● What the task asks: Both the line containing "You are a GUI" and the line containing "Display (36, 1074)" belong to the span. Output exactly that span from the listing below, and nothing outside it.

● Records shown:
◇ ◇ ◇
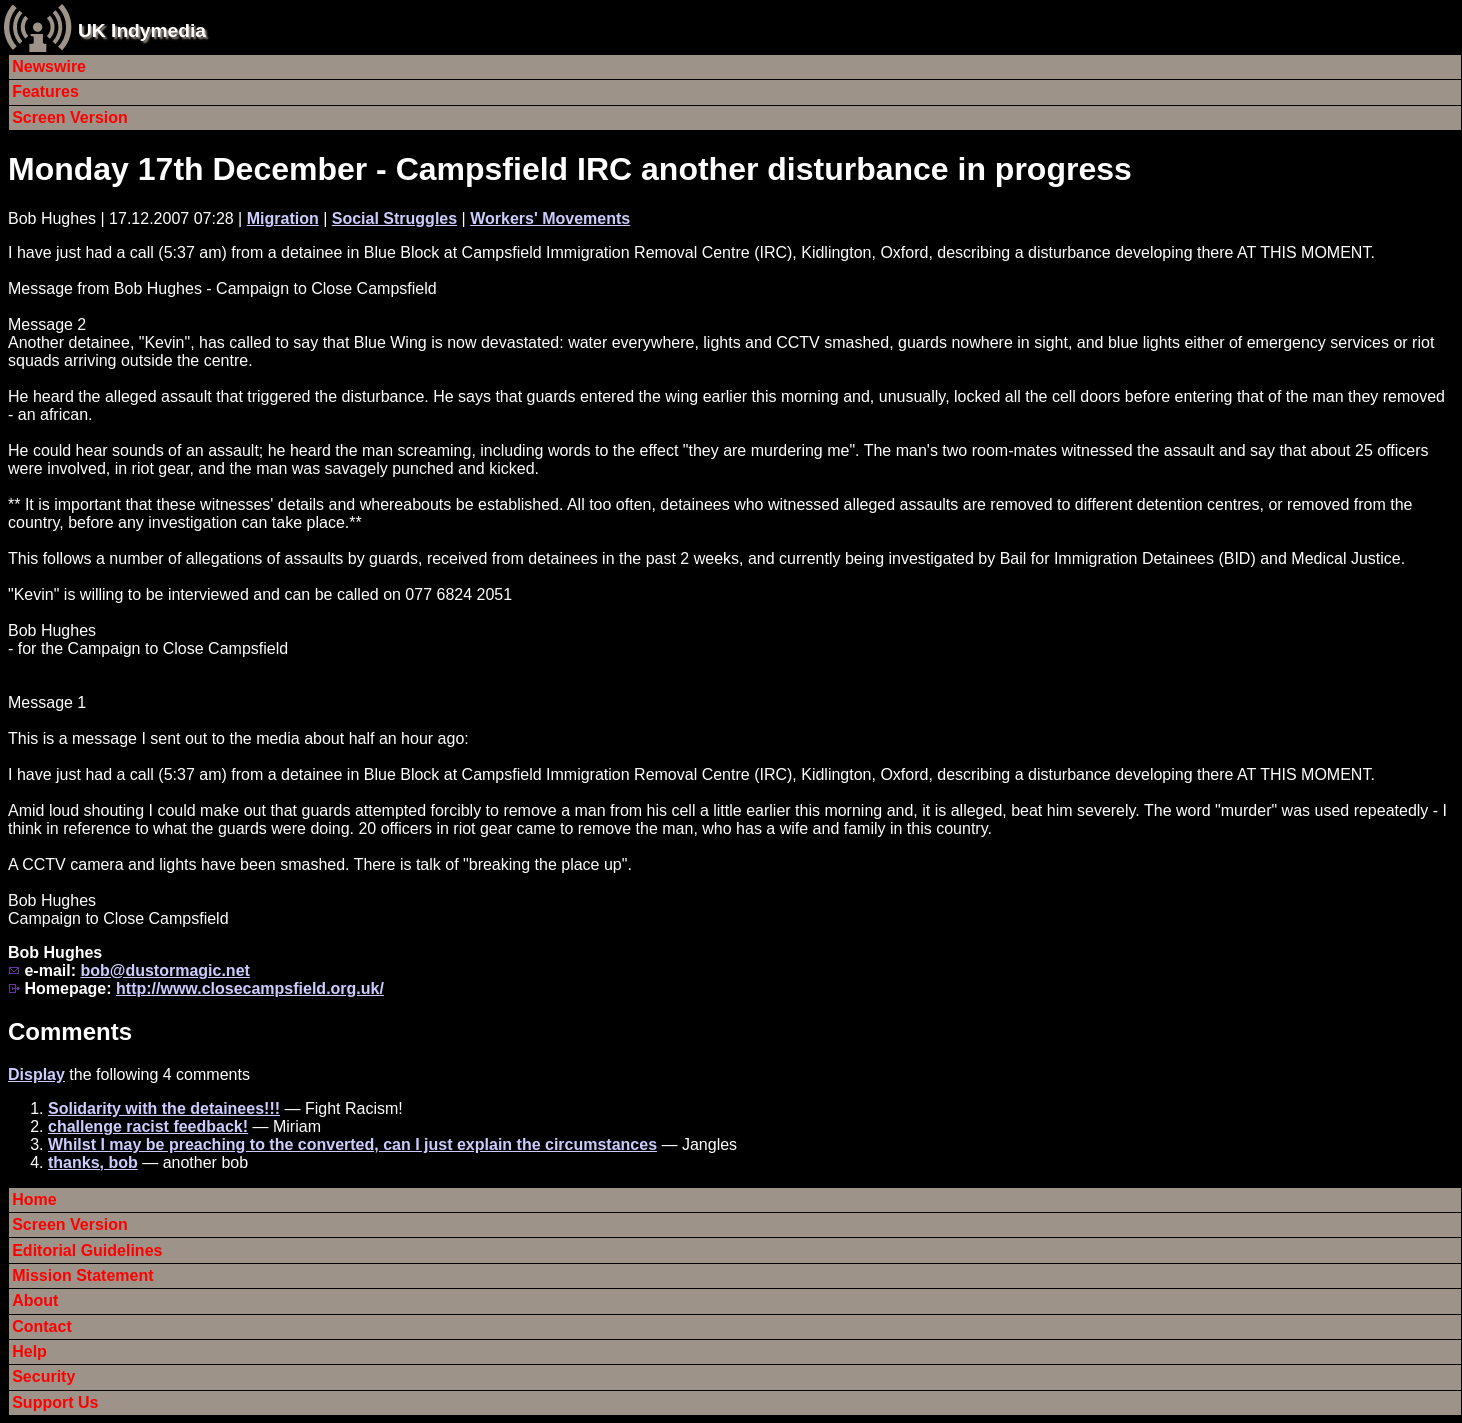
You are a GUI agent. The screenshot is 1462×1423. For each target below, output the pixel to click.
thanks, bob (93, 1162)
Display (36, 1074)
◇ ◇ ◇
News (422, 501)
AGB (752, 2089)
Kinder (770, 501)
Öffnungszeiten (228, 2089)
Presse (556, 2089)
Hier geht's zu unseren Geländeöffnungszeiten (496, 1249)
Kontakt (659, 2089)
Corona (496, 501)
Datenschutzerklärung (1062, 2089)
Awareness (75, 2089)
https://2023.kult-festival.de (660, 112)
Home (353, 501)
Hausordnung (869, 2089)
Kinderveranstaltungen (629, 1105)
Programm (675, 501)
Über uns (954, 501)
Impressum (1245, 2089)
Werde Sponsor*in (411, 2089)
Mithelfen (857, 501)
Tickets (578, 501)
◇ ◇ ◇
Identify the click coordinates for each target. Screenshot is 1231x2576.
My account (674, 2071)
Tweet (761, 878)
◇ ◇ ◇
● Exercise answer:
You are a GUI agent. The screenshot is 1462×1423. For each target below, output the pixel to click.
thanks, bob (93, 1162)
Display (36, 1074)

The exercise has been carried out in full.